In this example, Mr. A has learned the average numbers of red, yellow, and green orders for some past days and wants to update his predictions of today’s orders on this information. So he decides that the expected values of his distributions should be equal to those averages, and that he should find the distribution that makes the least assumptions, given those constraints. I at least agree that entropy is a good measure of how little assumptions your distribution makes. The point I’m confused about is how you get from “the average of this number in past observations is N” to “the expected value of our distribution for a future observation has to be N but we should put no other information in it”.

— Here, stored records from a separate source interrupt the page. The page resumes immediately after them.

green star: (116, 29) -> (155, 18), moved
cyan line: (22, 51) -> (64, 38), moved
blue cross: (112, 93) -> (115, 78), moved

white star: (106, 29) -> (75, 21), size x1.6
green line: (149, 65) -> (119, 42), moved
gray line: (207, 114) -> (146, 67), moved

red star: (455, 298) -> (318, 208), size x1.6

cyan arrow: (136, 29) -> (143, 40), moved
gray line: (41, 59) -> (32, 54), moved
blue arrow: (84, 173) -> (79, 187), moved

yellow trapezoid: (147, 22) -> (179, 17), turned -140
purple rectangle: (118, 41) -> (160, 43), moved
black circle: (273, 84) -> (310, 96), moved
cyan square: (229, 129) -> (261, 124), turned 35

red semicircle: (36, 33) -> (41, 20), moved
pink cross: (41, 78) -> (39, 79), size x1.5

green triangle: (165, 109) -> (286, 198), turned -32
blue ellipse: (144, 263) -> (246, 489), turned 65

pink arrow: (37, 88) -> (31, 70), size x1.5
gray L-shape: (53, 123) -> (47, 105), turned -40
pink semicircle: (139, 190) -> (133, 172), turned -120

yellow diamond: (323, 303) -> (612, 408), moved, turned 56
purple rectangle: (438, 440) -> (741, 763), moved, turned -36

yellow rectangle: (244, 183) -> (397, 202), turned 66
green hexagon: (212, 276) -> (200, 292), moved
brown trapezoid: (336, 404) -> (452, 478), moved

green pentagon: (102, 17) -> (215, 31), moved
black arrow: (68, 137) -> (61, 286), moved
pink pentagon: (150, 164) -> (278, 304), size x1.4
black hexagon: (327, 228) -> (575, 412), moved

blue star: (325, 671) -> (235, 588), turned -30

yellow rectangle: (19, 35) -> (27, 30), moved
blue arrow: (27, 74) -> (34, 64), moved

I agree that it’s implausible that Mr A has enough data to be confident of the averages, but not enough data to draw any other conclutions. Such is often the case with math execises. :shrug:
Second, why are you even finding a distribution that is constrainedly optimal in the first place, rather than just taking your prior distribution over sequences of results and your observations, and using Bayes’ Theorem to update your probabilities for future results? Even if you don’t know anything other than the average value, you can still take your distribution over sequences of results, update it on this information (eliminating the possible outcome sequences that don’t have this average value), and then find the distribution P(NextResult|AverageValue) by integrating P(NextResult|PastResults)P(PastResults|AverageValue) over the possible PastResults. This seems like the correct thing to do according to Bayesian probability theory, and it’s very different from doing constrained optimization to find a distribution.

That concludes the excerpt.